Let's first consider $I$ where the Lebesgue measure $\mu(I)<\infty$. We can use the following nice result (which can be derived from Holder's inequality):
If $I$ has finite (Lebesgue) measure, and we have $1<p\leq q\leq \infty$, $||f||_{L^p(I)}\leq\mu(I)^{1/p-1/q}||f||_{L^q(I)}$, so we have $L^q(I)\subset L^p(I)$. In particular, we have $L^{\infty}(I)\subset L^p(I)$ for $1\leq p<\infty$. Now note that $W^{1,p}(I)\subset L^p(I)$, so in particular, we have that $L^{\infty}(I)\subset W^{1,p}(I)$ for $1\leq p<\infty$.
The desired constant $C$ can just be set to $C=\mu(I)^{1/p}$ (since $q=\infty$ and $1/q=0$). This argument can be extended for Sobolev spaces with $k$ weak derivatives.

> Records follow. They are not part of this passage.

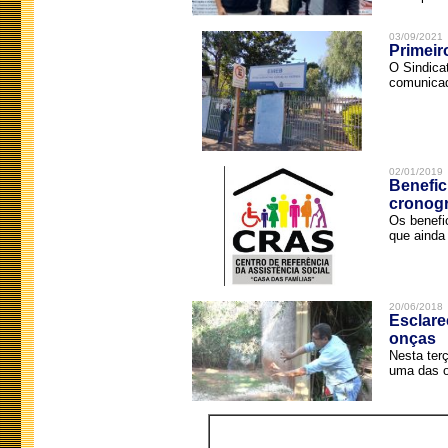
03/09/2021
Primeir
O Sindica
comunicad
02/01/2019
Benefic
cronog
Os benefi
que ainda 
20/06/2018
Esclare
onças
Nesta terç
uma das o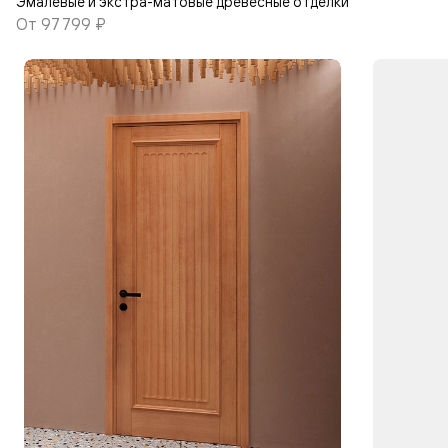
Эмалевые и экстра-матовые древесные отделки
От
97 799 ₽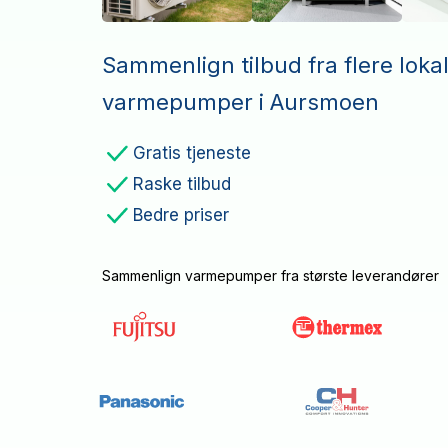
Sammenlign tilbud fra flere loka
varmepumper i Aursmoen
Gratis tjeneste
Raske tilbud
Bedre priser
Sammenlign varmepumper fra største leverandører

Now if $\mu(I)=\infty$, there is no containment among $L^p$ spaces. For now, let's consider $I=(0,\infty)$, which certainly has infinite measure. Consider $f(x)=1/\sqrt x$, $f\in L^1(I)$, but $f\notin L^2(I)$, likewise if we have $g(x)=x^{-1/3}$, $g\in L^1(I)$, but $g\notin L^3(I)$. In general, we can consider $x^{-1/p}$, which will be in $L^1(I)$ but not $L^p(I)$. Also, note that $x^{-1/p}$ is not bounded a.e. so $x^{-1/p}\notin L^{\infty}$, and so there cannot be such a constant $C$.